High-level audit to check for fraud will delay final results

By law, the commission has seven days in which to announce the results and the audit process may not be completed by Saturday.


The final election results may not be out on Saturday as initially announced because a high-level audit has to be done to verify various suspected fraudulent incidents of double voting by some people, the Electoral Commission of South Africa (IEC) announced yesterday.

By law, the commission has seven days in which to announce the results and the audit process may not be completed by Saturday.

But IEC chief electoral officer Sy Mamabolo said the commission was confident “this exercise will be completed in time to provide assurance of the integrity of the results within this period”.

The probe kicked off immediately yesterday with the addition of more resources to capture the information from the VEC 4 forms and zip-zips into spreadsheets to facilitate comparisons and data analysis.

Mamabolo said 20 cases of double voting had been reported and arrests made in KwaZulu-Natal and Gauteng.

The matter had put the credibility of the 2019 elections into question, with some concerned political parties calling for the polls to be rerun saying the cases could be a tip of the iceberg.

“The audit will cover a statistically representative sample of voting stations, as well as all voting stations where complaints or allegations of double voting have been received. The final number and selection of the sample will be determined in conjunction with expert statisticians,” Mamabolo said.

An investigation had also been launched into the effectiveness of the indelible ink marker pens supplied for the elections to mark the thumbs of those who had voted. The ink was proven to be easy to remove, which encouraged some voters to vote twice.

“The investigation will be done in conjunction with the CSIR and with the full cooperation and support of the supplier,” Mamabolo said.

Although some parties had called for a rerun of the entire election because of the problems, Mamabolo said the audit process was endorsed by political parties in the multiparty party liaison committee (PLC) which met yesterday.

Yesterday, Economic Freedom Fighters (EFF) national chairperson Dali Mpofu congratulated IEC chairperson Glen Mashinini for the commission’s move to initiate an audit.

ANC deputy secretary-general Jessie Duarte told The Citizen the calls for a rerun by some parties was unnecessary and described it as “a storm in a teacup”.

She said a few parties tried to raise the matter during the party liaison committee meeting but even if they still insisted, the PLC had agreed on the audit, therefore the calls for a rerun were invalid.

She said in every election there were many challenges, some of them were more serious, but they were always resolved within the system without the need to postpone an election or start afresh.

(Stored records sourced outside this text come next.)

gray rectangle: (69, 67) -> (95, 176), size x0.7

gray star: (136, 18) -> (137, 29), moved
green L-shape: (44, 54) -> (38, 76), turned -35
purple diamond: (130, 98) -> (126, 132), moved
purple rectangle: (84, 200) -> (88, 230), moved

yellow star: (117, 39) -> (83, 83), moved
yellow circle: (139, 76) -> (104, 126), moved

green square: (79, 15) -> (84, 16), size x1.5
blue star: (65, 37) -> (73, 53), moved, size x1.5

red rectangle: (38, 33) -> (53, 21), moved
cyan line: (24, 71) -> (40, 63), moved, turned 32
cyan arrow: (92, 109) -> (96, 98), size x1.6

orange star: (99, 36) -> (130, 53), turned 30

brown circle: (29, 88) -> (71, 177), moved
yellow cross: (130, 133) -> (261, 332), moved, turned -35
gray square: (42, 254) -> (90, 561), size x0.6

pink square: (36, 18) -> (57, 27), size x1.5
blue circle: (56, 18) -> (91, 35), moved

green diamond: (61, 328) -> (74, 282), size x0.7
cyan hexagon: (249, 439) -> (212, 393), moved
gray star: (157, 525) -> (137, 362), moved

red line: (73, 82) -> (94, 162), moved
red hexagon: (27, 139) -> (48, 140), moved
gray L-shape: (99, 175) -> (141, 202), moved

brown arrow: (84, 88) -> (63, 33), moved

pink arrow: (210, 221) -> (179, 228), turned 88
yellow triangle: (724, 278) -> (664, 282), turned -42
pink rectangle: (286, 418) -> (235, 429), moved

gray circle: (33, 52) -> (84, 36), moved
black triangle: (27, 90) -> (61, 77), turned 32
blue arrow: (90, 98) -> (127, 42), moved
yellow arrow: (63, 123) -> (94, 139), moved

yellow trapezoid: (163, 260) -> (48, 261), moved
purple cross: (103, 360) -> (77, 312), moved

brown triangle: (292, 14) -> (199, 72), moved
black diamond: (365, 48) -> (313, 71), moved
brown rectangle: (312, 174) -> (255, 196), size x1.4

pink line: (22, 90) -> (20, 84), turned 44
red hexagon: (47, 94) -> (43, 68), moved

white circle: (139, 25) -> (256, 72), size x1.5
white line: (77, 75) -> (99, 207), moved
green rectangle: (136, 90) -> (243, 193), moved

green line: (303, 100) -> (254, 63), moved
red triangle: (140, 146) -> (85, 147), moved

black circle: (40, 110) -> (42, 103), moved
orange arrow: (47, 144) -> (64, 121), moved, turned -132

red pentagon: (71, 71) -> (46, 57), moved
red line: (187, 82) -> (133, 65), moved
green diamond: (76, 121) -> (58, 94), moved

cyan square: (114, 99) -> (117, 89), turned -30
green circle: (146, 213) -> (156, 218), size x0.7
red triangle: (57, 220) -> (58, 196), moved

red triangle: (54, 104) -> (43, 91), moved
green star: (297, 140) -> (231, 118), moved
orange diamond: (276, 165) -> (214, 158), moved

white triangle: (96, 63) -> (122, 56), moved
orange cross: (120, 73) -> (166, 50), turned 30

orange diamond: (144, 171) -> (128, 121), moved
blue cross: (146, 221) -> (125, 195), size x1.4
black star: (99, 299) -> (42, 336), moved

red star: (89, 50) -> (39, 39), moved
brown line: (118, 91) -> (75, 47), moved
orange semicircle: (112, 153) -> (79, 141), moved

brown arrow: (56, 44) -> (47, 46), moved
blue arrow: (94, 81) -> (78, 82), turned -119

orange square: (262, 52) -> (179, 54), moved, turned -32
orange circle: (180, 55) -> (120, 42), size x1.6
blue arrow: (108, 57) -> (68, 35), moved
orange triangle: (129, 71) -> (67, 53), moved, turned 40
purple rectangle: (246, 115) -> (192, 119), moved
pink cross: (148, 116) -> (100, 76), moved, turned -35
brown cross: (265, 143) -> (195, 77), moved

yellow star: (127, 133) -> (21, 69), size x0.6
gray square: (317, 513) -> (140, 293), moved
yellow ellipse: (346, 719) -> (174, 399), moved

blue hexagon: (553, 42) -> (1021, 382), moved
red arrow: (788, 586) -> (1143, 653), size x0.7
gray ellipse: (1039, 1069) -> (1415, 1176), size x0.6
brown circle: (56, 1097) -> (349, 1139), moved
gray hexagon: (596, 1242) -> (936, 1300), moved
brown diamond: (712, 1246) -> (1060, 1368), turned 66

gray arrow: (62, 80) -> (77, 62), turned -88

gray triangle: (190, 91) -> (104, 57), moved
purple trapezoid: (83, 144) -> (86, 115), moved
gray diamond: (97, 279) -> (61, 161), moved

Mamabolo said the audit would involve the capture of information showing the ID numbers of voters who cast votes at each voting station from the “zip-zip” scanners and completed VEC 4 forms. The VEC 4 forms are filled in by a voter who voted in a voting district outside his or her own voting station.

Mamabolo said the data collected during the audit would be cross-referenced and compared, to identify any instances of multiple voting to help establish scientifically whether those were isolated incidents or systemic and what the material impact was, if any, to the results.

“The Electoral Commission has ordered the urgent docking of the zip-zip scanners to upload what information has been captured,” he said.

The process would also try to trace the culprits who voted twice.